Experimental treatment borrowed from blood cancer shows promise for pediatric brain tumors

CAR-T has been used to treat certain blood cancers for two decades and got its first Food and Drug Administration approval in 2017. In recent years, doctors have been exploring the treatment in solid tumors, including those in the brain, where patients have few options.

Gavin enrolled in Vitanza’s trial before his third birthday, after he had already completed his radiation treatment.

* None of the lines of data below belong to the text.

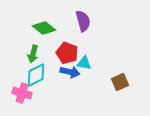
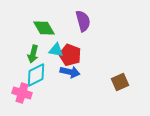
green diamond: rotated 20 degrees clockwise
red pentagon: moved 3 px right, 2 px down
cyan triangle: moved 28 px left, 13 px up
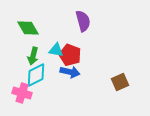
green diamond: moved 16 px left
green arrow: moved 2 px down
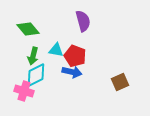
green diamond: moved 1 px down; rotated 10 degrees counterclockwise
red pentagon: moved 5 px right, 1 px down
blue arrow: moved 2 px right
pink cross: moved 2 px right, 2 px up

Doctors started by extracting T cells from Gavin’s blood. Those cells were then modified in a lab to go after the tumor target, called B7-H3. About a month later, he started getting infusions of the T cells, delivered directly into his cerebrospinal fluid. Once reintroduced back into the body, the T cells replicate, creating a surge of cancer-fighting immune cells.

The Nielsen family.
Gavin with his parents and younger sister, Aurora.Jovelle Tamayo for NBC News

The results of Vitanza’s early-stage clinical trial were published in Nature Medicine in January. In addition to Gavin, 20 children and young adults with DIPG got CAR-T therapy every two to four weeks. The median survival was about 20 months — nearly double the expected prognosis. Three patients, however, are still alive 3 ½ to 4 ½ years after starting their treatment. 

Gavin is one of those patients. Now 6 years old, he’s lived four times longer than doctors initially predicted.

“It’s the biggest miracle that I could ever ask for, just to have time,” Ashlee said.

Gavin is still getting CAR-T infusions every two to three weeks. Sometimes, for about 12 hours after the infusions, he has headaches, nausea and vomiting. Other times, he’s ready to run around on the soccer field.

Dr. Mark Souweidane, director of pediatric neurosurgery at Weill Cornell Medicine and NewYork-Presbyterian Hospital, who wasn’t involved with the trial, said the results were encouraging, but added that it’s not “out of the realm of the norm” to have some patients survive longer.

“There are going to be outliers. You will get 5%-10% of kids who live beyond two years,” he said.